不思議そうに私を見る花を見つめ返すこと数秒。
「な、なんの話?」
「え?だ、だってりぃちゃん私に協力してって…」
中学のとき、中学のとき…………………あ。
「あの、花が影山のお弁当持ってきた日…?」
「そ、そう!」
「あー…」
思い出した。あの日も花は嬉しそうな顔で教室に入ってきたんだ。これ、飛雄に持っていくんだとかなんとか言いながら。その顔があまりに嬉しそうで、まさに恋する乙女の顔だった。
そこで私は思ったんだ。どうにかして2人をくっ付けようって。だけど、明らかにどっちも鈍感。そしたら私が頑張るしかないじゃないか。
私の中での作戦はこうだった。
1、私が影山を好きだという
2、鈍感な花は協力するという
3、協力しているうちに、私に影山を渡したくないってなる
4、あれ、この気持ちは恋?
5、私飛雄のこと…!
で、ハッピーエンド。
その演出のために私は探りを入れた。確かそこで2人が幼馴染みってことも知ったんだっけ。

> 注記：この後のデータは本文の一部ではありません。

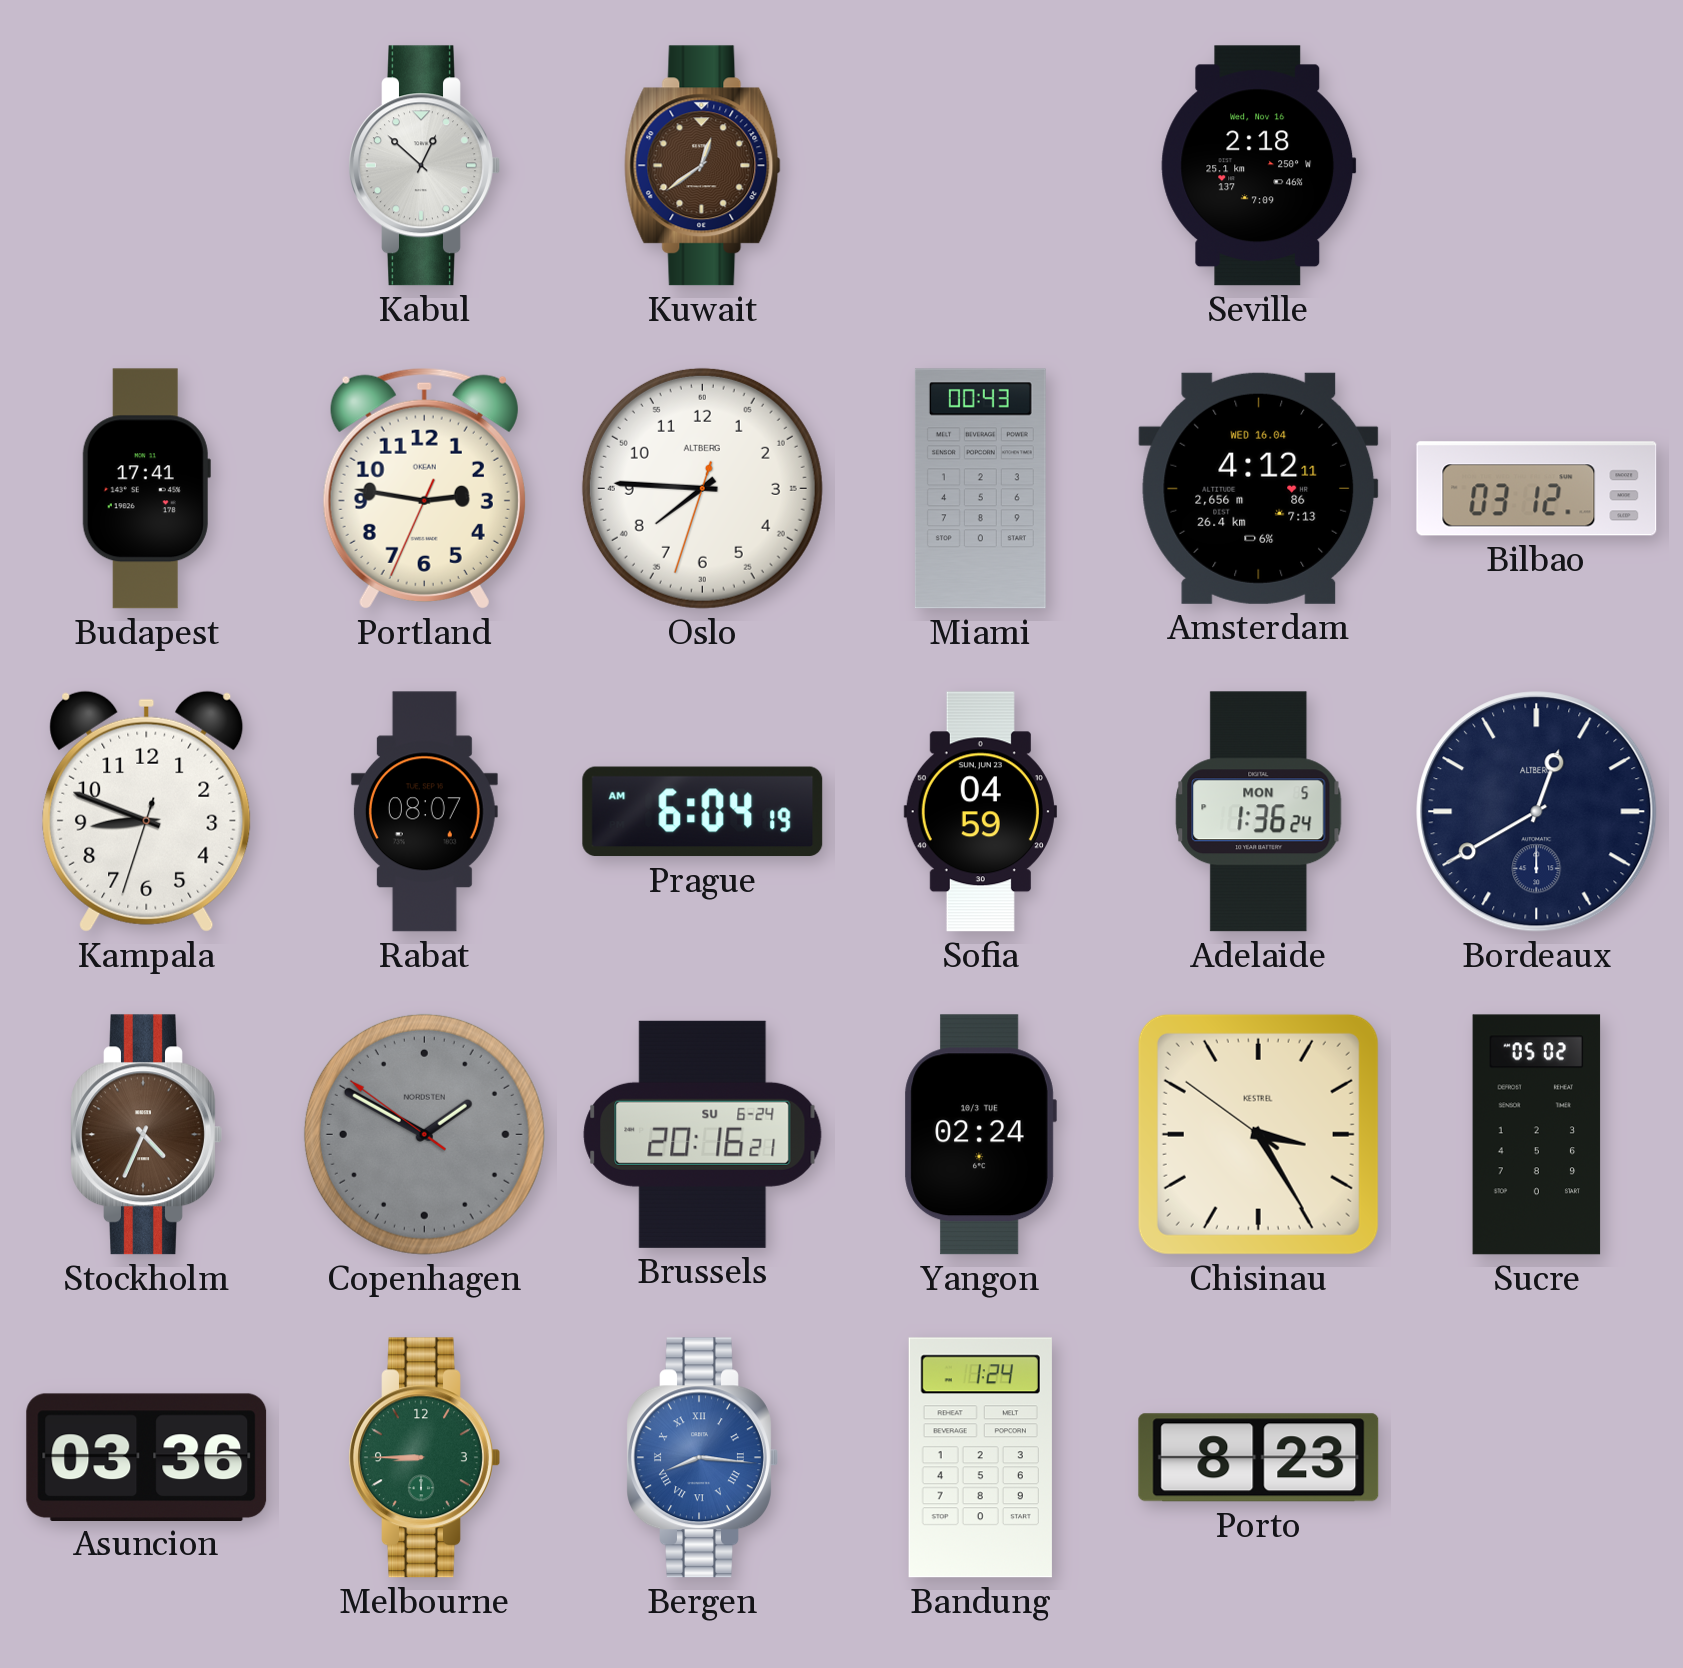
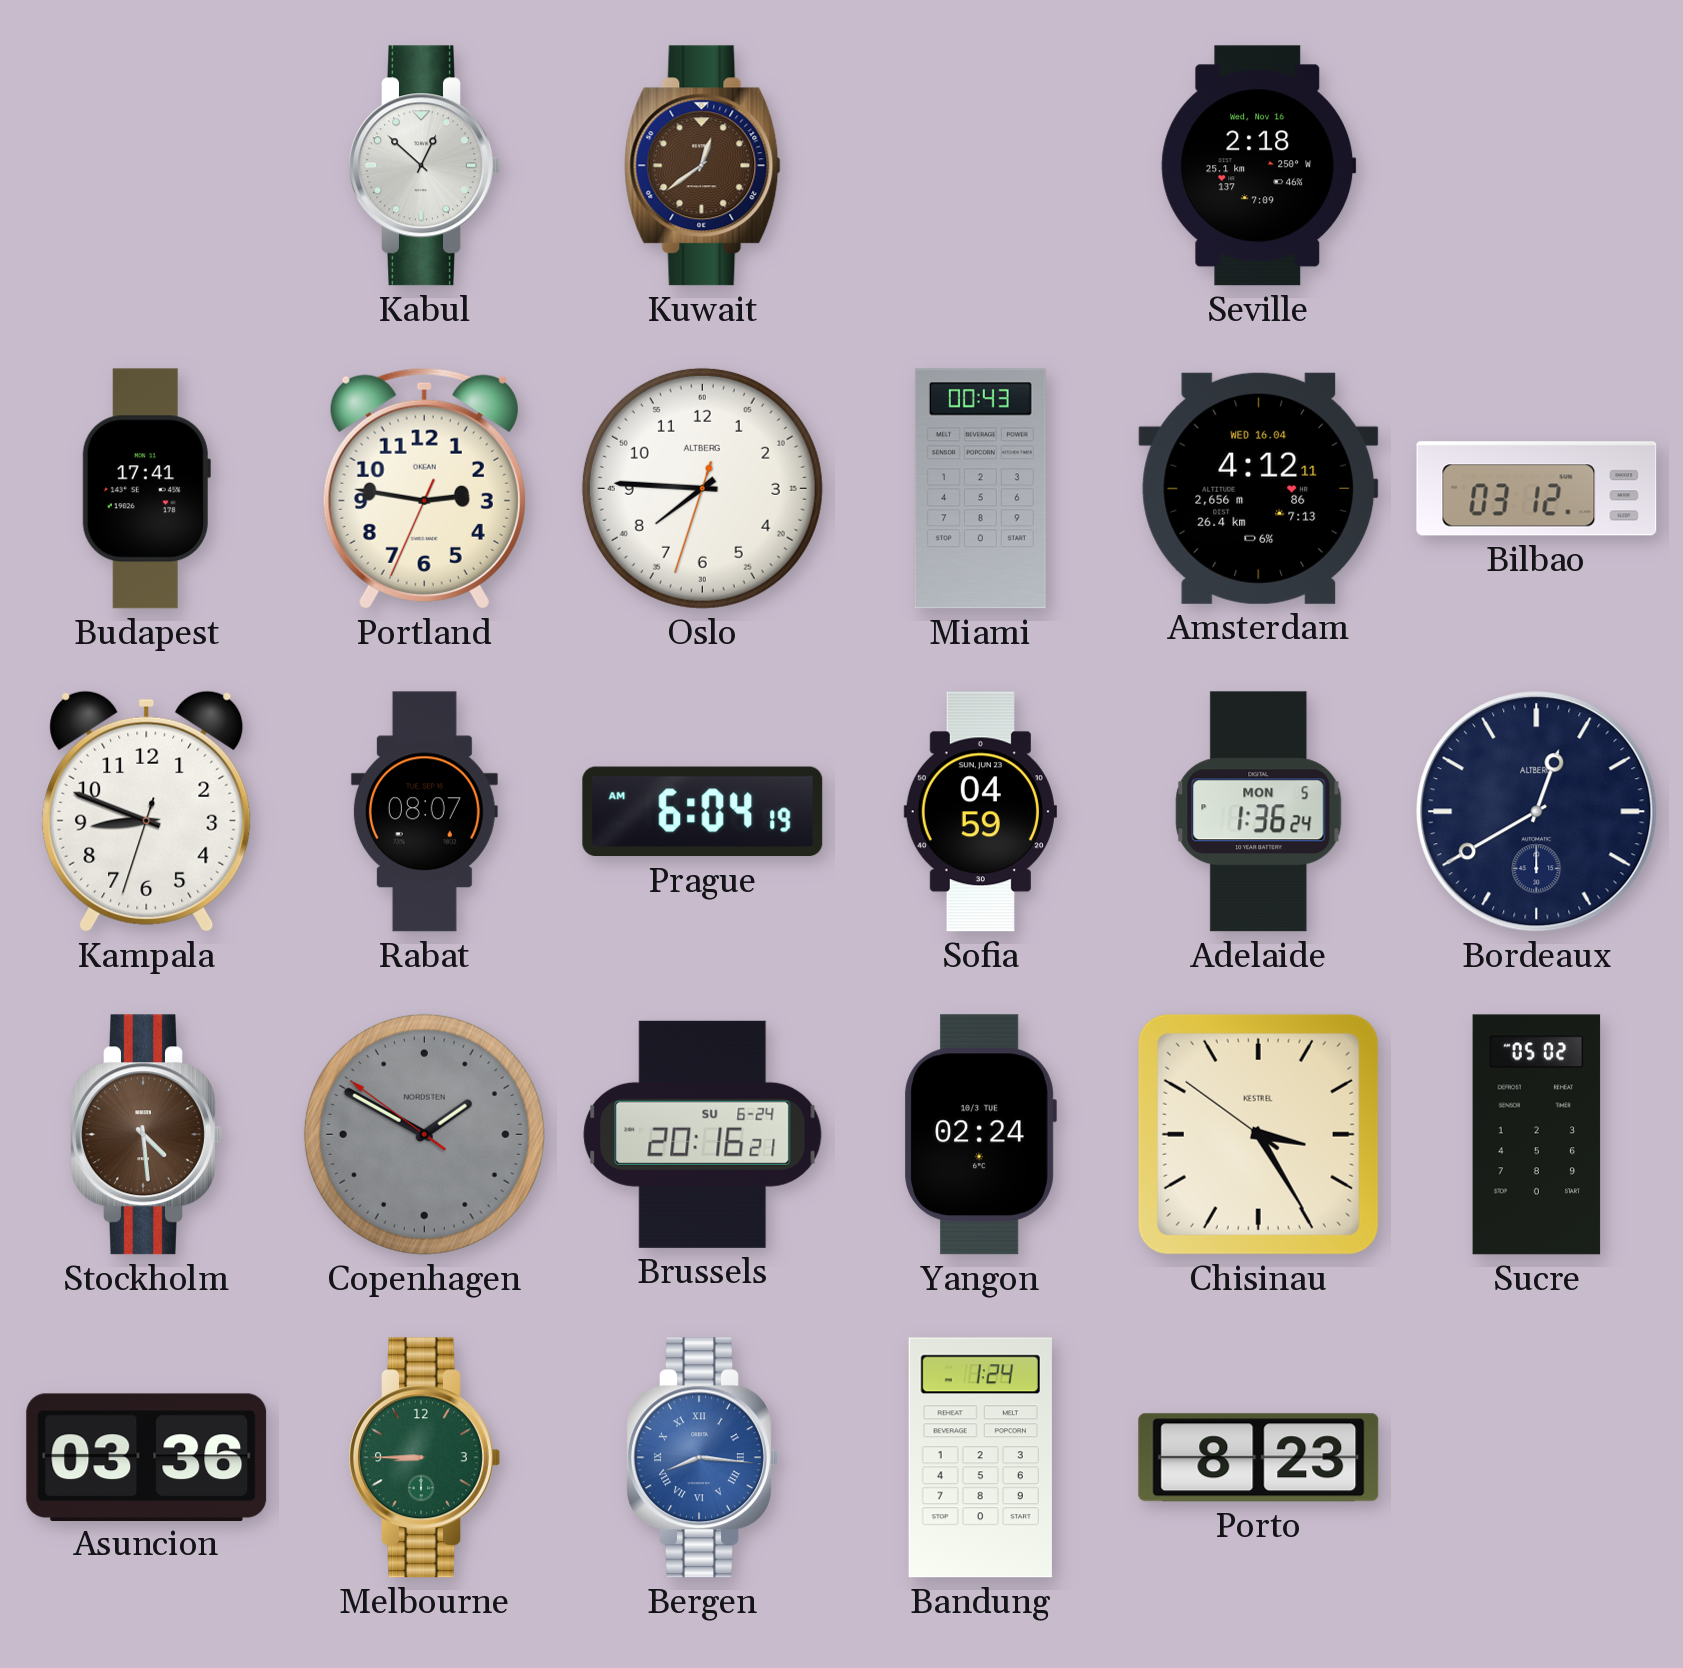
Stockholm: 4:34 -> 4:29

よく覚えてないけど確か好きな食べ物はーとかそれらしいことも聞いた気がする。
この作戦を実行するには影山も#咲智#を好きなことが前提になっていたけど、そこらへんは問題なかった。
だけど。
「……ごめん花」
「え?」
「あれ、嘘」
「え、え!?う、嘘!?」
私は作戦1を決行した時点で役目は終わったと思い、今の今まですっかり忘れてたんだ。
本当ごめん花。
「…そっか…嘘なんだ…」
「なんだか思ったより深刻になっちゃったのね…」
「深刻…?」
「ううん、なんでもない。ごめんねほんと」
「大丈夫だけど…りぃちゃんそれが嘘ってことないよね…?」
「ああ、それはないない。それにしても…仲直りできたんだね」
「う、うん」
途端ふ、と緩む花の頬。
ちょっと待って。これ、結果オーライってやつじゃないか?
となれば突っ込むしかないでしょう!
「花」
「ん?」
「もし、今誰かに影山との仲を取り持ってって言われたらどうする?」
「え…?」
明らかに泳ぐ花の目。
もう一押し…!
「素直な気持ち聞かせて」
「えっと、私は…」
「うん」
「………協力できないと思う」
「なんで?」
「な、なんでって…」
困ったように眉をよせ、唇をぐっと結ぶ花を見ているとなんだか苛めているような気になる。可愛い我が子を崖から突き落とさなきゃいけないライオンの気持ちとでもいうのだろうか。
「い、イヤだから…もう私飛雄と喧嘩したくない…」
「…ねえ、花。それって…」
「花」
ちょっと誰!今良いところ!
後ろから掛けられた声に怒りつつ振り向けば、そこには話題の中心人物。
「ととと飛雄!」
「…影山、アンタタイミングがいいんだか悪いんだかわからないわね」
「あ?」
「で、何の用」
「用はねぇけどそこ邪魔」
割りと端に座っていたはずだけど、通行の邪魔になっていたらしい。眉間にシワを寄せ、そう言う影山にそういう言い方ないのにとぶつぶつ言いながらも私は立ち上がった。その横では弾かれたように立ち上がる花。
「ご、ごめんね、飛雄」
「…部活は、」
「あ、今休憩」
背の高い影山と目を合わせ会話をする花はなんとも健気で、見ていて嫉妬すら覚える。本当になんでこんな奴がいいかわからない。でもまあ、
「…またぶっ倒れんなよ」
「う、うん!」
軽く頭を叩かれ、それでも嬉しそうに笑う花を見て今度こそ見守ろうと強く思った。